What the task asks:
From the line containing "ト/アーティストグッズ、FC会報、ツアーパンフ、演劇パンフ" through the last line of the data, return those lines exactly as written and nothing more.

Provided records:
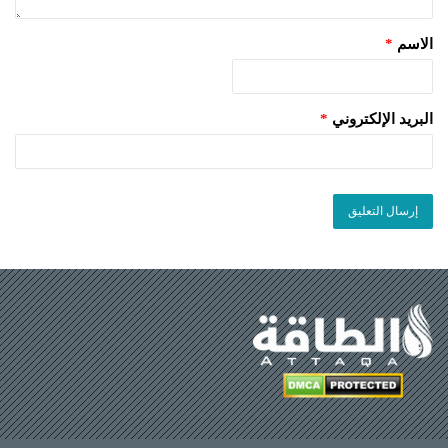
الاسم
*
البريد الإلكتروني
*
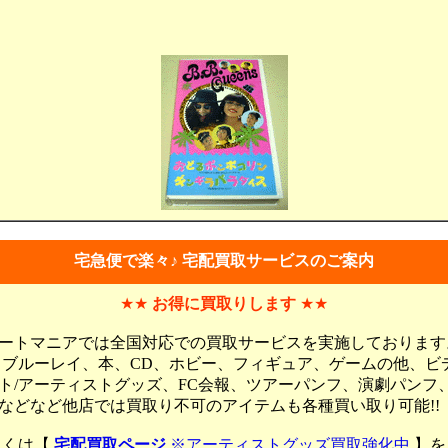
宅急便で楽々♪ 宅配買取サービスのご案内
★★
お得に買取りします
★★
ートマニアでは全国対応での買取サービスを実施しております
、ブルーレイ、本、CD、ホビー、フィギュア、ゲームの他、ビ
ト/アーティストグッズ、FC会報、ツアーパンフ、演劇パンフ
などなど他店では買取り不可のアイテムも各種買い取り可能!!
しくは【
宅配買取ページ
※アーティストグッズ買取強化中
】を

Answer space:
ト/アーティストグッズ、FC会報、ツアーパンフ、演劇パンフ
などなど他店では買取り不可のアイテムも各種買い取り可能!!
しくは【
宅配買取ページ
※アーティストグッズ買取強化中
】を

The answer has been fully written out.